Mes rencontres d’âme avec les artisans boulangers.

  La première Boulangerie « Club de L’Arcen-Ciel » a vu le jour en Bourgogne, dans la Saône et Loire…
Chaque chose que l’on créé se concrétise un jour quelque part, avec quelqu’un qui a répondu à une initiative, qui a trouvé un sens à votre démarche, qui s’est retrouvé dans une philosophie, des valeurs, et alors naît le début d’une aventure.
Ce qui m’a touchée le plus, c’est qu’en entrant dans leur boulangerie, je ressentais ce sourire au fond de la boutique et la joie qu’il transmettait, comme une petite lumière indéfinissable. En apprenant à la connaître, puis à les connaître, j’ai réalisé avec beaucoup de bonheur, que cette énergie venait de l’amour du couple, mais aussi du même amour qu’ils avaient de leur métier…
Quelque chose de si agréable se propageait ici, ça ressemblait à une énergie douce et enveloppante, et je me suis dit « comme dans le conte », et c’est alors que j’ai compris, quelle magie pouvait avoir lieu en direct dans les boulangeries « Club de l’arc en ciel ». Un grand merci à Céline et Gaëtan d’avoir accepté d’être à la naissance de cette aventure…

 

Qu’en pensent–ils ? Et pourquoi ont-ils cru en la démarche ?

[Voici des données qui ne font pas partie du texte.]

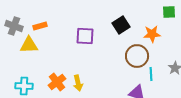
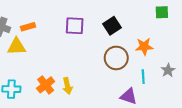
orange star: (152, 34) -> (144, 47), moved
purple square: (85, 36) -> (75, 26), moved
brown circle: (137, 56) -> (116, 58), moved

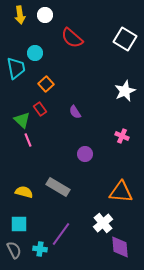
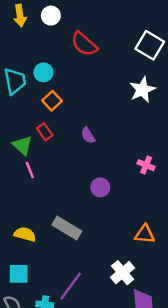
cyan circle: (35, 53) -> (43, 72), moved
white star: (125, 91) -> (142, 90), moved
orange triangle: (121, 192) -> (145, 234), size x0.7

Laissons parler Madame, puisque c’est elle qui reçoit les clients, toujours avec le sourire….

-Je pense que ça peut nous aider à accroître notre clientèle, c’est une initiative originale, qui peut faire mieux connaitre notre métier, la qualité de nos produits.

Que pensez-vous du rêve de l’auteur, que l’histoire du conte devienne réalité, à travers vous tous, les boulangers ?

-Je trouve que l’auteur a de l’ambition et du courage, elle a réussi à traduire la réalité de notre métier dans son histoire,car à mesure de la lecture du conte, on retrouve quasiment notre vie, ma fille de 16 ans, me disait, l’histoire de Giorgio, c’est notre histoire. 

Qu’est-ce qui vous a motivé à franchir le pas pour devenir la première « Boulangerie du club de l’Arc en Ciel » en France ? Est-ce que la philosophie qu’elle veut déployer, « tous ensemble pour un monde plus juste, plus digne, où l’entraide nous ramènerait à plus d’humanité » vous a touchée ? 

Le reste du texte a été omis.